● Problem details: Would you work out how many of the lines below hold "giáo" and reply with nothing but the number?

● Data for this exercise:

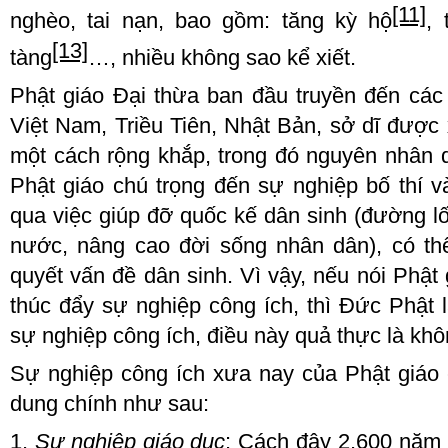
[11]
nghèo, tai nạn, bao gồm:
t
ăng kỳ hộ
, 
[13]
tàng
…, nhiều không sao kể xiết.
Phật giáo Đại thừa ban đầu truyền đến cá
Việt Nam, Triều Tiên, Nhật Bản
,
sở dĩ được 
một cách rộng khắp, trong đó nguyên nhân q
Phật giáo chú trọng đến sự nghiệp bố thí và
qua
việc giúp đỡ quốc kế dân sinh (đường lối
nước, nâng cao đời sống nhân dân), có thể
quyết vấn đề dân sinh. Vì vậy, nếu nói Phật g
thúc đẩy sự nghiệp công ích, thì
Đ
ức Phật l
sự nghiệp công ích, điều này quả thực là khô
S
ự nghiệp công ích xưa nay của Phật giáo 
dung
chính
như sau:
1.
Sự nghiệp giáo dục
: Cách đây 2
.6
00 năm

● Result of this task: 4